Certo che sì. Poteva succederti di tutto, ma solo se eri figlio di “nessuno”. E sopravvivevi solo se avevi la pelle dura. Succedeva che, se frequentavi il liceo scientifico e non praticavi certi riti e non conferivi i dovuti “ex voto” a certi santi protettori,ti poteva capitare che,per esempio,pur essendo, che so,Einstein,  venivi rimandato in matematica.

Ed io che,pur non essendo Einstein,non ero,intendiamoci,nè lo scemo del villaggio,nè  un ritardato mentale, venivo immolato come capro espiatorio, sull’altare del “sopruso” e della rappresaglia.
Il liceo scientifico di Corigliano era un liceo parificato,non statale,e,come tale,era soggetto a severe verifiche ministeriali.
A fine anno gli scrutini dovevano essere ratificati da un commissario nominato dal Provveditore che, poi, era anche commissario delle due sessioni d’esame ,di  giugno ed ottobre,il quale,verificava,per quanto  possibile,i risultati ed i giudizi che i vari docenti gli sottoponevano su ciascun allievo. Va da sé che chi era figlio del “giaguaro” veniva presentato con voti superiori alla sufficienza e quindi blindato contro ogni bocciatura.
Per due anni di seguito fu nominato commissario uno dei più rinomati professori di matematica del circondario, Giovanni Verso, titolare di matematica e fisica al vicino liceo classico di Rossano.
La sua fama di “bravo” e “severo” era nota a tutti.
Non appena si veniva a sapere che commissario era Verso,aveva inizio l’operazione di salvataggio di tutte le “bestie” che sarebbero andate incontro a “morte sicura” una volta cadute sotto le grinfie di quel dotto matematico, rigoroso e intransigente.
Ma,per decenza,qualche rimandato in matematica ci doveva pur essere,altrimenti che c….di liceo scientifico era?
E indovinate chi era il più ciuccio della mia classe? Ma chi se non io,vivaddio? E solo io, che non appartenevo alla “razza padrona”.
Ed i veri “ciucci”? Tutti promossi.

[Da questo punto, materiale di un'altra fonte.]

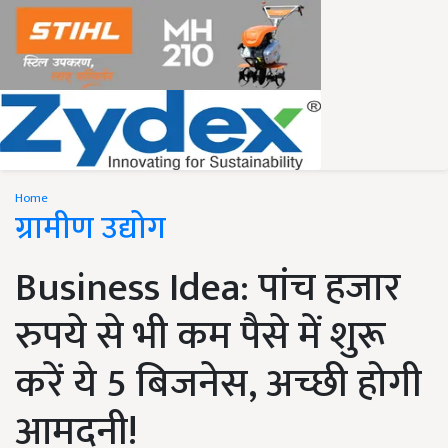
Home
ग्रामीण उद्योग
Business Idea: पांच हजार
रुपये से भी कम पैसे में शुरू
करें ये 5 बिजनेस, अच्छी होगी
आमदनी!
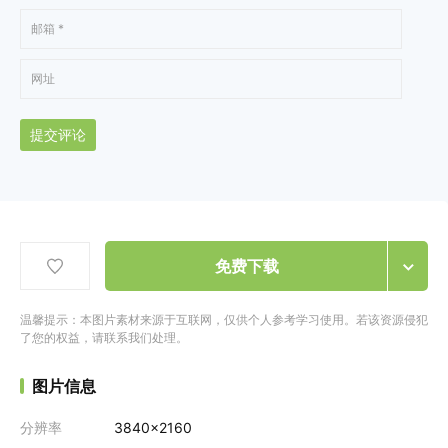
提交评论
免费下载
温馨提示：本图片素材来源于互联网，仅供个人参考学习使用。若该资源侵犯
了您的权益，请联系我们处理。
图片信息
分辨率
3840x2160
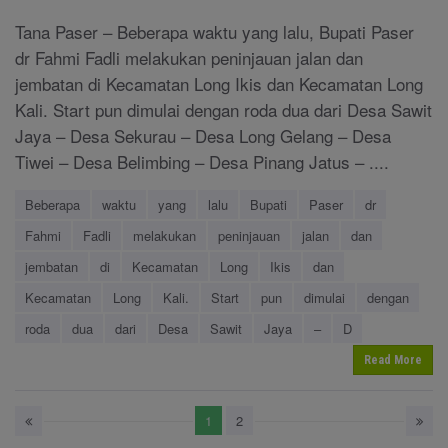
Tana Paser – Beberapa waktu yang lalu, Bupati Paser
dr Fahmi Fadli melakukan peninjauan jalan dan
jembatan di Kecamatan Long Ikis dan Kecamatan Long
Kali. Start pun dimulai dengan roda dua dari Desa Sawit
Jaya – Desa Sekurau – Desa Long Gelang – Desa
Tiwei – Desa Belimbing – Desa Pinang Jatus – ....
Beberapa
waktu
yang
lalu
Bupati
Paser
dr
Fahmi
Fadli
melakukan
peninjauan
jalan
dan
jembatan
di
Kecamatan
Long
Ikis
dan
Kecamatan
Long
Kali.
Start
pun
dimulai
dengan
roda
dua
dari
Desa
Sawit
Jaya
–
D
Read More
1
2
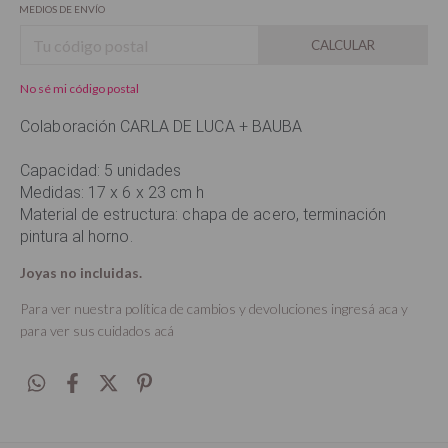
MEDIOS DE ENVÍO
CALCULAR
No sé mi código postal
Colaboración CARLA DE LUCA + BAUBA
Capacidad: 5 unidades
Medidas: 17 x 6 x 23 cm h
Material de estructura: chapa de acero, terminación
pintura al horno.
Joyas no incluidas.
Para ver nuestra política de cambios y devoluciones ingresá
aca
y
para ver sus cuidados
acá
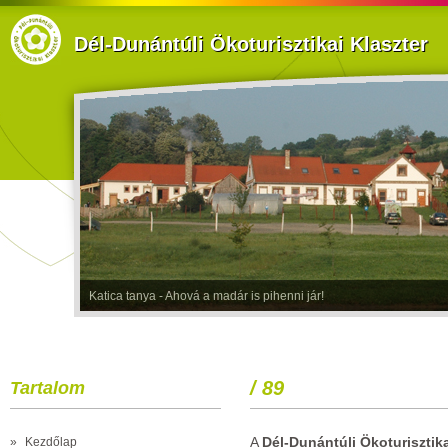
Dél-Dunántúli Ökoturisztikai Klaszter
Katica tanya - Ahová a madár is pihenni jár!
/ 89
Tartalom
A
Dél-Dunántúli Ökoturisztika
»
Kezdőlap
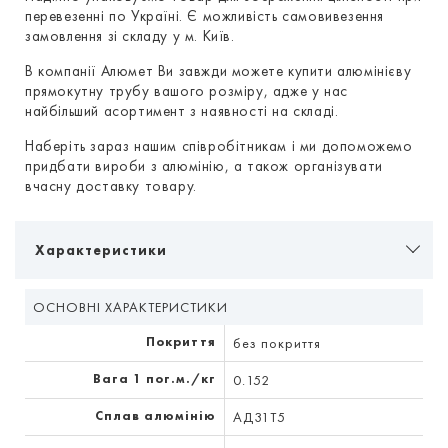
перевезенні по Україні. Є можливість самовивезення
замовлення зі складу у м. Київ.
В компанії Алюмет Ви завжди можете купити алюмінієву
прямокутну трубу вашого розміру, адже у нас
найбільший асортимент з наявності на складі.
Наберіть зараз нашим співробітникам і ми допоможемо
придбати вироби з алюмінію, а також організувати
вчасну доставку товару.
Характеристики
ОСНОВНІ ХАРАКТЕРИСТИКИ
Покриття
без покриття
Вага 1 пог.м./кг
0.152
Сплав алюмінію
АД31Т5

Tanto,per evidenziare la loro ciucciaggine,c’era  tempo fino alla maturità. Intanto,nel frattempo, il professor Verso si poteva sbizzarrire con Ernesto,sottoponendolo  alla 
risoluzione di capziosi problemi di matematica e domande a trabocchetto di cui Verso era maestro.

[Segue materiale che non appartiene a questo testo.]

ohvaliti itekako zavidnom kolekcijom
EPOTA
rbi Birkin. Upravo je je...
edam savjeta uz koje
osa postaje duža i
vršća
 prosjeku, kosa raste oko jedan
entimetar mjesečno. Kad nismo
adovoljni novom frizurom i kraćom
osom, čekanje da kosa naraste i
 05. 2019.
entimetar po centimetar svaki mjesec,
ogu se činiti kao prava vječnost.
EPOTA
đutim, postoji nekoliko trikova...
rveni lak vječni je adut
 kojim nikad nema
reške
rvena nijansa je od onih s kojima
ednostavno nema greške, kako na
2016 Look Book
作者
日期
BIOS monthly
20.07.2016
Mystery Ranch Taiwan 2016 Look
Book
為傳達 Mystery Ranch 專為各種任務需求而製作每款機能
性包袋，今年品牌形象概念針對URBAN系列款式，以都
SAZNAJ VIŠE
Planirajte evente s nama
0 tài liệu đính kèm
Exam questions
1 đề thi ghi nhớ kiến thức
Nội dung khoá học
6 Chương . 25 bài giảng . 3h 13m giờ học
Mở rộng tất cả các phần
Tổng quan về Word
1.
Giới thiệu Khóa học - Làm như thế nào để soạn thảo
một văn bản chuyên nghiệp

Ed ora tenetevi forte. Quell’unico rimandato in matematica,di quella classe di “tutti promossi a giugno”, non solo riusciva a superare gli esami di matematica con quel genio,ma  otteneva un voto che quel genio ,nella sua vita,aveva raramente elargito : 8 (OTTO) Direte,sarà stato “culo”. Culo? Con Verso c’era poco da aver culo. Ci volevano soltanto gli … attributi.
Dovete sapere che l’anno successivo si verificò la stessa strana combinazione di eventi.
-Verso commissario a Corigliano.
– Ernesto unico rimandato in matematica (ma dovevo essere “ciuccio” forte, per meritare ripetutamente quel trattamento).
– Ernesto supera l’esame di matematica,ancora una volta,con OTTO.
E non ditemi ancora che fu culo.
Se mai,diciamo che ci vollero gli “attributi”. E quelli,se  ce l’hai ,va bene,ma se non ce li hai,mica li vai a comprare alla STANDA.
Se non credete a ciò che scrivo,andate a verificare negli archivi del liceo Scientifico di Corigliano.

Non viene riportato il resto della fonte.